Collector Configuration
The collector (collector.yaml) optimizes for ClickHouse:
processors:
batch:
timeout: 10s # Longer timeout for larger batches
send_batch_size: 10000 # ClickHouse handles large batches well
send_batch_max_size: 20000
exporters:
clickhouse:
endpoint: tcp://clickhouse:9000?dial_timeout=10s&compress=lz4
retry_on_failure:
enabled: true
initial_interval: 5s
max_interval: 30s
max_elapsed_time: 300s
The larger batch size (10,000 vs 1,024) dramatically reduces the number of parts created in ClickHouse.
Docker Compose
The docker-compose.yml wires it together:
services:
otel-gateway:
image: otel/opentelemetry-collector-contrib:latest
command: ["--config=/etc/otel-gateway.yaml"]
ports:
- "4317:4317" # Apps connect here
- "4318:4318"
deploy:
resources:
limits:
memory: 2G # Container memory limit
otel-collector:
image: otel/opentelemetry-collector-contrib:latest
command: ["--config=/etc/otel-collector.yaml"]
# Note: 4317 NOT exposed - gateway handles external connections
expose:
- "4319" # Internal only
Key points:
- Gateway exposes ports 4317/4318 (apps connect here)
- Collector does NOT expose 4317 externally (internal only)
- Gateway has explicit memory limits (2GB container)
Results
Before: Direct Ingestion
Traffic Spike (10x) → Collector overwhelmed → ClickHouse "Too many parts" → Data loss
After: Buffered Ingestion
Traffic Spike (10x) → Gateway buffers → Memory limit applies backpressure →
Collector batches → ClickHouse receives ~1/10th the insert count → Stable
Key Metrics
| Metric | Before | After |
|---|---|---|
| Inserts per second | 1000+ | ~100 (batched) |
| Parts created per minute | High | Low |
| Spike survival | Crash | Graceful degradation |
| Data loss during spikes | Yes | < 1% |
Lessons Learned
-
Buffering is not optional: For any high-volume ingestion, a buffering layer is essential. The "simple" direct path is a trap.
-
Memory limits require thought: Setting
limit_mibtoo low causes unnecessary data loss; too high risks OOM. Monitor and adjust. -
Batch size matters for ClickHouse: ClickHouse performance depends heavily on insert size. Larger batches = fewer parts = better performance.
-
Two-tier architecture works: Separating "absorb spikes" (gateway) from "write efficiently" (collector) simplifies each component.
-
Test under load: We added load tests (
test_telemetry_buffering.py) that simulate 10x traffic spikes. These catch issues before production.

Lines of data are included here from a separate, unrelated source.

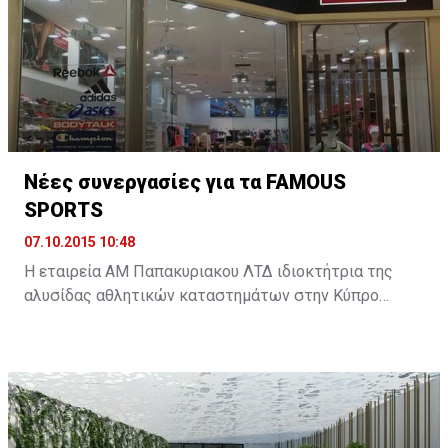
οικονομικής του πολιτικής. Για τον υπόλοιπο κόσμο
είναι η συμφωνία, που θα αλλάξει τα δεδομένα της
παγκόσμιας οικονομίας. ...
Νέες συνεργασίες για τα FAMOUS
SPORTS
07.10.2015 10:48
Η εταιρεία ΑΜ Παπακυριακου ΛΤΔ ιδιοκτήτρια της
αλυσίδας αθλητικών καταστημάτων στην Κύπρο
FAMOUS SPORTS διευρύνει περαιτέρω την γκάμα των
προϊόντων που αντιπροσωπεύουν στην κυπριακή
αγορά με δυο νέες συνεργασίες.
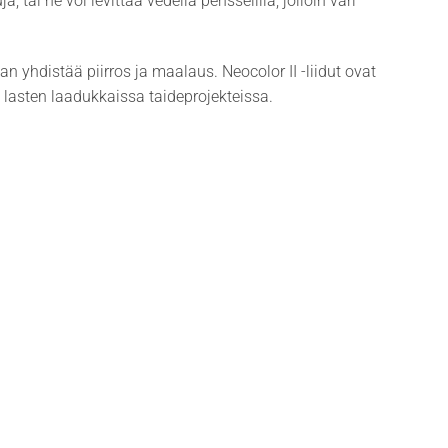
, tai ne voi levittää vedellä pensselillä, jolloin väri
n yhdistää piirros ja maalaus. Neocolor II -liidut ovat
 lasten laadukkaissa taideprojekteissa.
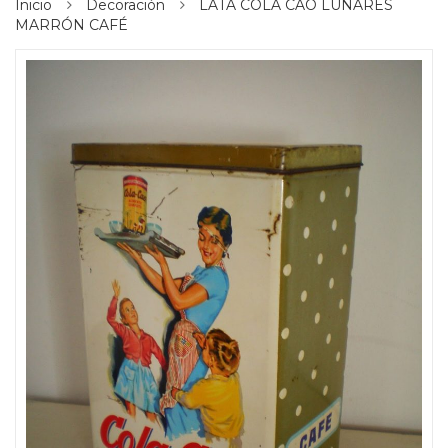
Inicio
Decoración
LATA COLA CAO LUNARES
MARRÓN CAFÉ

Testing the Buffering Layer
We created a Python module (backend/core/telemetry/buffering.py) that simulates the OTel Gateway behavior for testing:
from backend.core.telemetry.buffering import OTelGatewayBuffer, TelemetrySpike
buffer = OTelGatewayBuffer(
memory_limit_mib=1800,
spike_limit_mib=400,
batch_timeout_seconds=5,
batch_size=8192,
)
spike = TelemetrySpike(
spans_per_second=1000, # 10x normal
duration_seconds=60,
)
metrics = await buffer.simulate_load(spike)
assert metrics.success_rate >= 0.99
assert metrics.error_count == 0
This allows testing buffering behavior without running the full OTel stack.
What's Next
With the buffering layer in place, we can now:
- Add Kafka for even larger buffering capacity
- Implement tiered storage (hot/cold) in ClickHouse
- Add per-signal retention policies
- Build dashboards for gateway health monitoring
This post details the implementation of ADR-043: ClickStack Integration, resolving Issue #451.